Supplied material >>
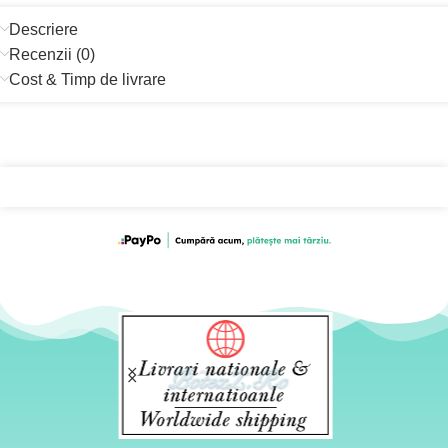
Descriere
Recenzii (0)
Cost & Timp de livrare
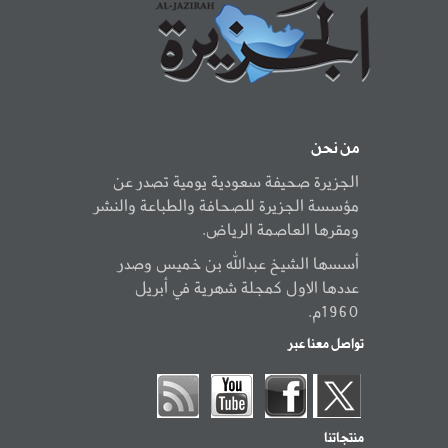
من نحن
الجزيرة صحيفة سعودية يومية تصدر عن
مؤسسة الجزيرة للصحافة والطباعة والنشر
ومقرها العاصمة الرياض.
أسسها الشيخ عبدالله بن خميس وصدر
عددها الاول كمجلة شهرية في أبريل
1960م.
تواصل معنا عبر
منتجاتنا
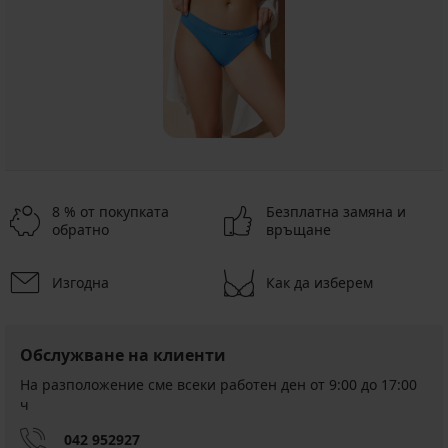
8 % от покупката
Безплатна замяна и
обратно
връщане
Изгодна
Как да изберем
Обслужване на клиенти
На разположение сме всеки работен ден от 9:00 до 17:00
ч
042 952927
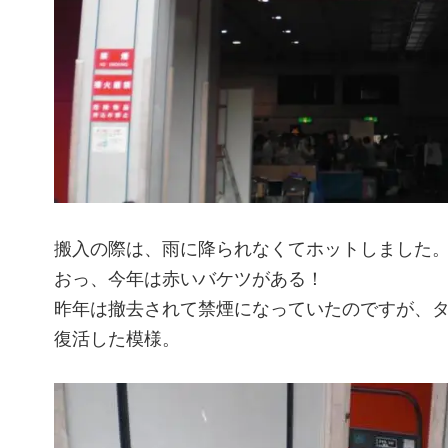
搬入の際は、雨に降られなくてホットしました
おっ、今年は赤いバケツがある！
昨年は撤去されて禁煙になっていたのですが、
復活した模様。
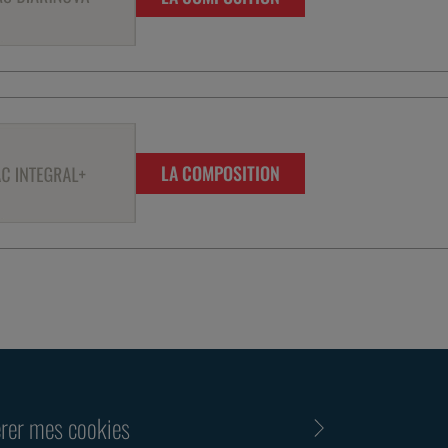
LA COMPOSITION
rer mes cookies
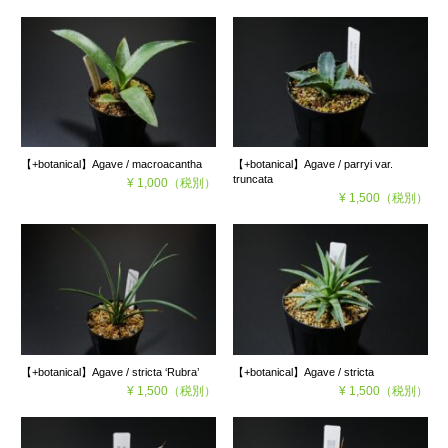
【+botanical】Agave / macroacantha
【+botanical】Agave / parryi var.
truncata
¥ 1,000
（税別）
¥ 1,500
（税別）
【+botanical】Agave / stricta ‘Rubra’
【+botanical】Agave / stricta
¥ 1,500
（税別）
¥ 1,500
（税別）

Exercise prompt >> Reproduce the listing above exactly, excluding all pictures.

Response to the exercise >>
Descriere
Recenzii (0)
Cost & Timp de livrare
من نحن
الجزيرة صحيفة سعودية يومية تصدر عن
مؤسسة الجزيرة للصحافة والطباعة والنشر
ومقرها العاصمة الرياض.
أسسها الشيخ عبدالله بن خميس وصدر
عددها الاول كمجلة شهرية في أبريل
1960م.
تواصل معنا عبر
منتجاتنا
8 % от покупката
Безплатна замяна и
обратно
връщане
Изгодна
Как да изберем
Обслужване на клиенти
На разположение сме всеки работен ден от 9:00 до 17:00
ч
042 952927
搬入の際は、雨に降られなくてホットしました
おっ、今年は赤いバケツがある！
昨年は撤去されて禁煙になっていたのですが、
復活した模様。
LA COMPOSITION
rer mes cookies
【+botanical】Agave / macroacantha
【+botanical】Agave / parryi var.
truncata
¥ 1,000
（税別）
¥ 1,500
（税別）
【+botanical】Agave / stricta ‘Rubra’
【+botanical】Agave / stricta
¥ 1,500
（税別）
¥ 1,500
（税別）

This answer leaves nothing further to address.